Aduhai, entri terakhir adalah dari Senin sedangkan sekarang adalah hari terakhir minggu ini. [Bilakah suatu minggu diawali, pada Minggu atau Senin?] Bila Senin itu aku menulis di lantai 2 STR, pagi ini aku menulis di lantai 4 Gedung D FHUI. Jika kutolehkan kepalaku ke arah kiri dan memandang lurus ke selatan, bukan lagi puncak-puncak pepohonan—dan kaki langit yang tak-tampak karenanya—yang kelihatan, melainkan bangunan-bangunan tinggi! Awal 2006 di arah yang sama hanya terlihat ujung Depok Town Square yang sok cerdik itu.
Kini di belakangnya, ke arah barat sudah berdiri apartemen entah berapa lantai. Lebih ke barat lagi, di dalam lingkungan Universitas Indonesia ada bangunan the Development of the World Class University. (sic!) Latar depan pemandangan ini, yaitu di sebelah selatan Masjid Ukhuwah Islamiyah terdapat bangunan mangkrak yang kalau tidak salah adalah sekolah seni yang tidak jadi. Dari arah selatan, jika pandangan diputar ke arah kiri atau timur, maka akan tampak Hotel Margo yang berdiri di bekas lapangan futsal Margo City—yang tampaknya tidak laku.

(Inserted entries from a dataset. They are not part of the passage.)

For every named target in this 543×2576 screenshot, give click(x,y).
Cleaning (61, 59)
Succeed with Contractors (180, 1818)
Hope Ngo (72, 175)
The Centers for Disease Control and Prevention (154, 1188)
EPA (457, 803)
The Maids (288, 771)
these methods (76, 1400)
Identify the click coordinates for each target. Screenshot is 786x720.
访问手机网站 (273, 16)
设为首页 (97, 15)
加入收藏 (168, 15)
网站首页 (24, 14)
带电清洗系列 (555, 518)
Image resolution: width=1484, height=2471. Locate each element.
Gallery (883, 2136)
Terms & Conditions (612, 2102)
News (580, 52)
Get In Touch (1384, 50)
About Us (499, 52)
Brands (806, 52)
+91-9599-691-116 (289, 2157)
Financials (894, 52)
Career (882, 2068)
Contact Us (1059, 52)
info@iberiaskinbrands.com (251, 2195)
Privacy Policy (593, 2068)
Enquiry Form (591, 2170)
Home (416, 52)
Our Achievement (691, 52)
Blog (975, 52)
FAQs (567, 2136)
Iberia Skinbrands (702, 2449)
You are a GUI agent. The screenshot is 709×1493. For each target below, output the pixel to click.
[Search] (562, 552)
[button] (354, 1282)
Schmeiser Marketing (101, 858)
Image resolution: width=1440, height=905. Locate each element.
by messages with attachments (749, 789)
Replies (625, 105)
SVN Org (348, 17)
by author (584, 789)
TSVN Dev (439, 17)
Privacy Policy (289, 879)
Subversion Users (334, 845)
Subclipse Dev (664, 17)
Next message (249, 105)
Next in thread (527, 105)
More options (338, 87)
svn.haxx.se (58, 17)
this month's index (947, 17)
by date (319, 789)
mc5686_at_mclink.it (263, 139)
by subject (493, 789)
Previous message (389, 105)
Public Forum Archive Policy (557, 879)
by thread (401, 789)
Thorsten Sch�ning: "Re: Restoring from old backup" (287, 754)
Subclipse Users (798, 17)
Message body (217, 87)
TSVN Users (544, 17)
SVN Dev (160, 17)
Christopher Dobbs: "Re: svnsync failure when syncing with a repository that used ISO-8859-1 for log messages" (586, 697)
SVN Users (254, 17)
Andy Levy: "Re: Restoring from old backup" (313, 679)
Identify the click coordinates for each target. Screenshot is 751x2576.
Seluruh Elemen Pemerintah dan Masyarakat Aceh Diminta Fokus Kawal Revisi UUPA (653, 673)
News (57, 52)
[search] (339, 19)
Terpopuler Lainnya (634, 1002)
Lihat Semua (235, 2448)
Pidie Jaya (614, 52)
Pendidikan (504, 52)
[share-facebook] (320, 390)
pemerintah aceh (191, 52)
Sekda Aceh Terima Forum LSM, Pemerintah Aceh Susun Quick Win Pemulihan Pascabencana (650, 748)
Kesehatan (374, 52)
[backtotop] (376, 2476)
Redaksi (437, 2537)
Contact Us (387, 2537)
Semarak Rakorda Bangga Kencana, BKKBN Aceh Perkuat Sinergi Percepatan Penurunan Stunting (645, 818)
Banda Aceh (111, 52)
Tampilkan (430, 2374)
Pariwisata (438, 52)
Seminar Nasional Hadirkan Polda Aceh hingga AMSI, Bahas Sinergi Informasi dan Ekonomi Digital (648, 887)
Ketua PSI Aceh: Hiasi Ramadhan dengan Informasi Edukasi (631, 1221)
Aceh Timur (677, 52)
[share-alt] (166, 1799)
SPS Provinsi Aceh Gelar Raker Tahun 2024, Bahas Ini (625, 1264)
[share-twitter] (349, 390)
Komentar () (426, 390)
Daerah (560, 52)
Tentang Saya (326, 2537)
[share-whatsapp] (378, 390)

Hei, bahkan Gunadarma Pondok Cina pun kini punya bangunan tinggi! Tidak usah jauh-jauh. Aku masih ingat dari jendela selatan JHP ini dahulu aku masih bisa memandangi rumpun bambu di belakang mesjid yang lumayan rimbunnya. Lalu ada hutan Jati Super Monfori yang ditanam di tanah kosong tempatku dulu mencetak beberapa gol. Dulu. Selalu saja dulu, sedang yang kubicarakan ini adalah dari sepuluh tahun lalu ketika dampak perubahan iklim belum seterasa ini. [atau ini sekadar aku yang sudah bertambah tua sepuluh tahun?]
Bukan aku tidak percaya perubahan iklim, Bang Andri. Bukan begitu. Aku percaya perubahan iklim sedang terjadi. Aku termasuk golongan orang-orang yang bersikap, “tentu saja begitu,” bukan yang “ah, mustahil—secara aku jadi orang fatalistik-eskatologik. Nah, sesuai dengannya pula, yang aku tidak percaya adalah jika perubahan iklim ini terjadi semata karena sebab-sebab antropogenik. Iklim bertambah panas karena manusia terlalu banyak membakar bahan bakar fosil? Berikan padaku patah! Sampai kapan kalian manusia masih akan berpikir bahwa kalian bisa mengendalikan apapun?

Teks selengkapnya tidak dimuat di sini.